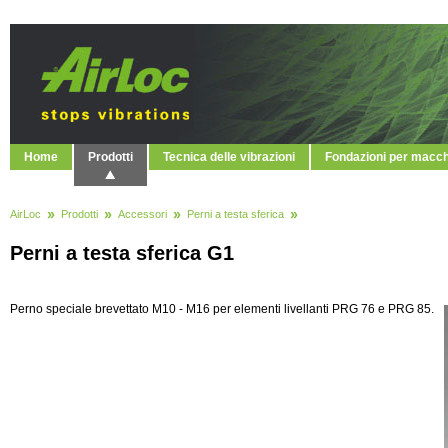
Home
Prodotti
Tecnica delle vibrazioni
Fondazioni per macc
AirLoc
Prodotti
Accessori
Perni a testa sferica
Perni a testa sferica G1
Perno speciale brevettato M10 - M16 per elementi livellanti PRG 76 e PRG 85.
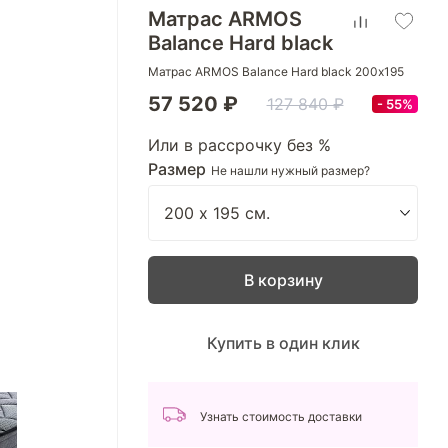
Матрас ARMOS
Balance Hard black
Матрас ARMOS Balance Hard black 200х195
57 520 ₽
127 840 ₽
55%
Или в рассрочку без %
Размер
Не нашли нужный размер?
В корзину
Купить в один клик
Узнать стоимость доставки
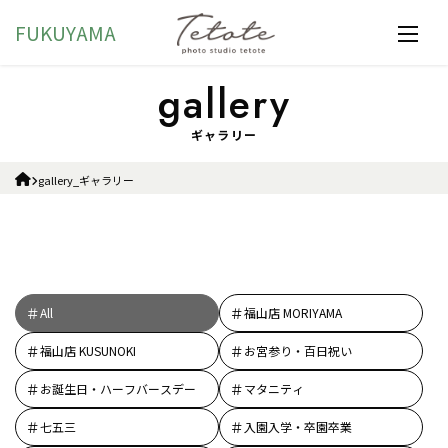
FUKUYAMA
ギャラリー
gallery_ギャラリー
All
福山店 MORIYAMA
福山店 KUSUNOKI
お宮参り・百日祝い
お誕生日・ハーフバースデー
マタニティ
七五三
入園入学・卒園卒業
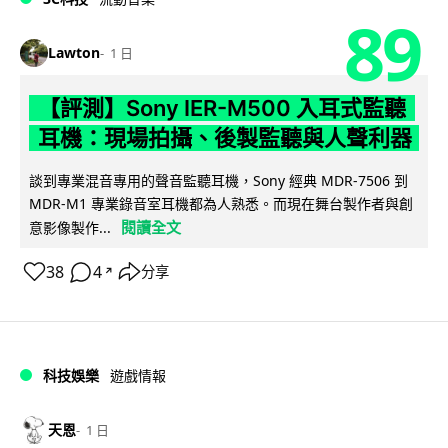
89
Lawton
1 日
【評測】Sony IER-M500 入耳式監聽
耳機：現場拍攝、後製監聽與人聲利器
談到專業混音專用的聲音監聽耳機，Sony 經典 MDR-7506 到
MDR-M1 專業錄音室耳機都為人熟悉。而現在舞台製作者與創
閱讀全文
意影像製作...
38
4
分享
↗
科技娛樂
遊戲情報
天恩
1 日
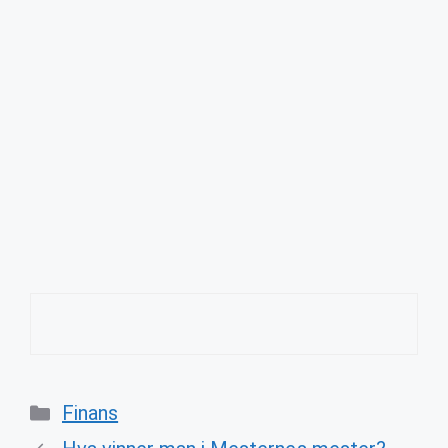
Categories
Finans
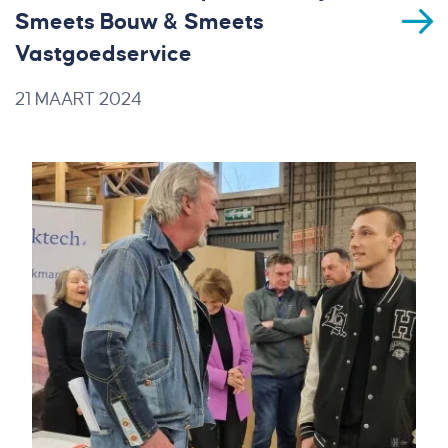
Smeets Bouw & Smeets
Vastgoedservice
21 MAART 2024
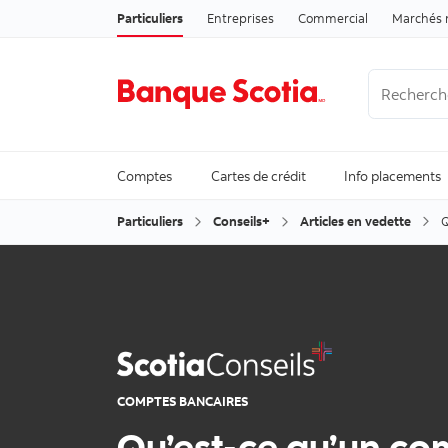
Particuliers
Entreprises
Commercial
Marchés 
Recherche
Trending Se
Comptes
Cartes de crédit
Info placements
Particuliers
Conseils+
Articles en vedette
Q
COMPTES BANCAIRES
Qu’est-ce qu’un co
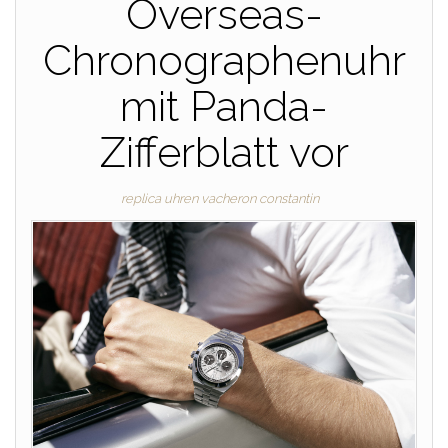
Overseas-
Chronographenuhr
mit Panda-
Zifferblatt vor
replica uhren vacheron constantin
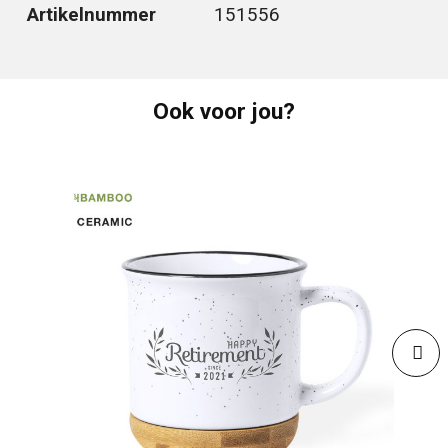
Artikelnummer
151556
Ook voor jou?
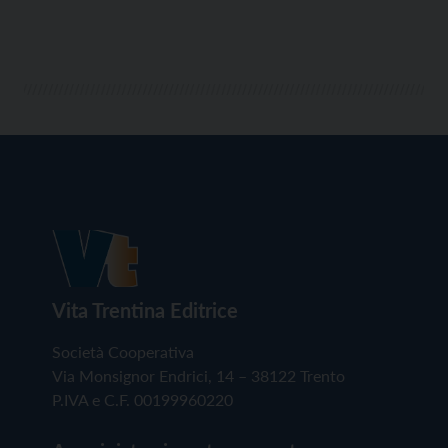
Vita Trentina Editrice
Società Cooperativa
Via Monsignor Endrici, 14 – 38122 Trento
P.IVA e C.F. 00199960220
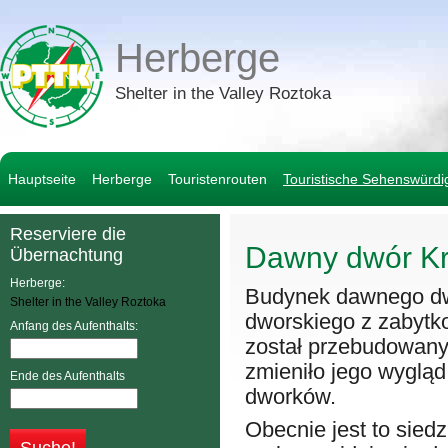
Herberge
Shelter in the Valley Roztoka
Hauptseite
Herberge
Touristenrouten
Touristische Sehenswürdi
Reserviere die
Dawny dwór Kr
Übernachtung
Herberge:
Budynek dawnego dwo
Shelter in the Valley Roztoka
dworskiego z zabytk
Anfang des Aufenthalts:
został przebudowany 
zmieniło jego wygląd
Ende des Aufenthalts
dworków.
Obecnie jest to si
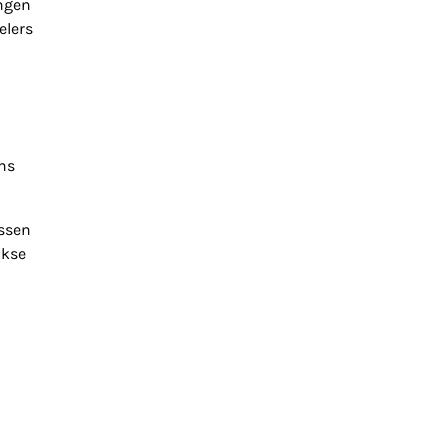
ngen
elers
ns
issen
jkse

━━━━━━━━━━

■ Directions
The answer must be all the lines above that hold the word "Hard".

■ The answer
Balance Hard black
Матрас ARMOS Balance Hard black 200х195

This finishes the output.